The Pirate Party UK boasts a membership of 3000, not many perhaps, but made up of motivated and active young people, especially students involved with the recent demonstrations, interested in libertarian, social justice or information politics.  There is talk amongst students of this being something new and refreshing in politics; something for their generation in the twenty- first century.

 

‘In recent years’ the Pirates argue ‘we have seen an unprecedented onslaught on the rights of the individual. We are treated like criminals when we share entertainment digitally, even though this is just the modern equivalent of lending a book or a DVD to a friend.

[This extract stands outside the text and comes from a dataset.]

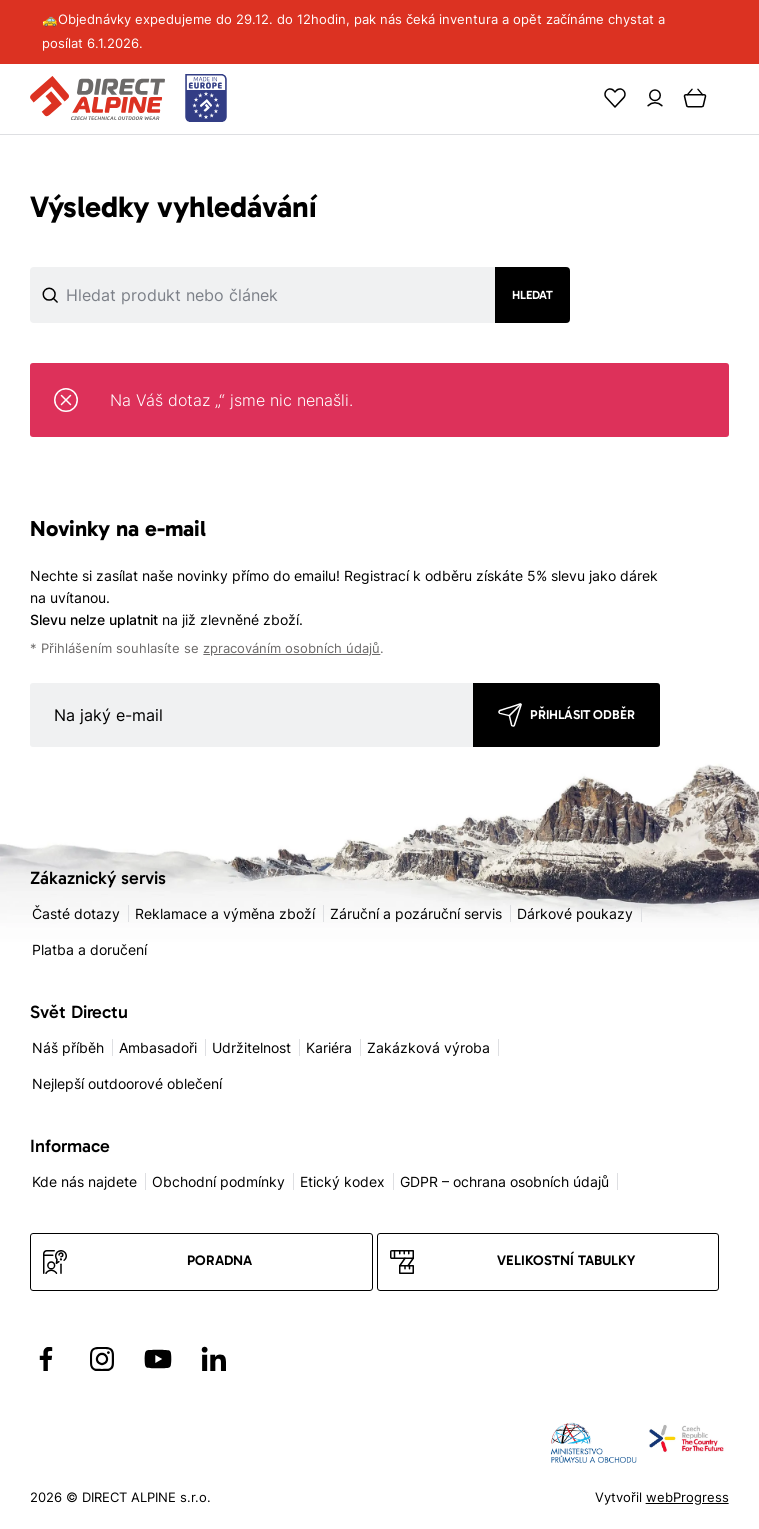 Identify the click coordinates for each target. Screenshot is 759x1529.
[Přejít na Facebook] (46, 1359)
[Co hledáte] (195, 295)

We look on helpless as our culture and heritage, so important for binding our society together, is eroded and privatised. Now there is a democratic alternative… we, the people, can overturn the fat cats and the corrupt MPs who hold our nation's cultural treasures to ransom, ignore our democratic wishes and undermine our civil liberties’.

 

The movement, however, is based on a certain naïve idealism: a party that ‘admits it doesn't always have all the answers, is willing to listen and that wants to give voters more rights not burden them with any more taxes’, suggests the moral high ground but little else besides.

 

Yes it’s thin gruel , but who would be so mealy mouthed as to argue with such fine sentiments especially now that no one trusts mainstream politicians?

 

Succinctness is a virtue in politics and a necessity for the Twitter generation and the Pirates are nothing if not succinct. Even the description of the party is short and sweet. Their main plank is that the ‘world is changing’  and  the Internet has turned everything into a ‘global village’, an expression borrowed and revived from the sayings of  Marshall McLuhan, the sixties media guru who predicted the ‘medium is the massage’ long ago, now not only reborn as a reality, but also as an ideological sensibility, something he could not have predicted.

 

This is a new politics of tweeting, texts and blogs, of P2P streaming and ‘Pirate Bay’, of communities that simply exist in virtual space or that come together in temporary communities at festivals, demos or flash mobs.  It is no less serious for all that. This is also, at least in part, a life style movement nether aligned to the old right nor left of the political spectrum; a party of moral outrage for the emotionally important sensibilities of a generation in waiting, advocates of Black Bloc  and UK Uncut.

 

 

 

There are currently 50 pirate parties in existence across the world. There is no funding, just good wishes and occasional donations. The PPI (the international congess of the movement) allegedly has all of 600 Euros in its account, but much of its effort has gone towards supporting Wikileaks. This is their most timely coup, with the older political hegemony discredited by its constant  threat to gag alternative political beliefs. The United States is again cast as the bad guy, its borders guarded by satellites and lawyers attempting to patrol the briny ocean of cyber information against piratical libertarians.

 

Indeed, the  moral support the PPI lends to Julian Assange is probably the greatest recruiter to individual Pirate parties. The  wars of the twenty-first century, so worrying to British generals, will not be fought, we are told, with tanks or aircraft carriers, but with intelligence, passwords and encryption. The new enemy may not be Al Qaeda at all, but the pirates of the communications highway. Shiver me timbers, is that a skull and crossbones on the horizon, cap’n?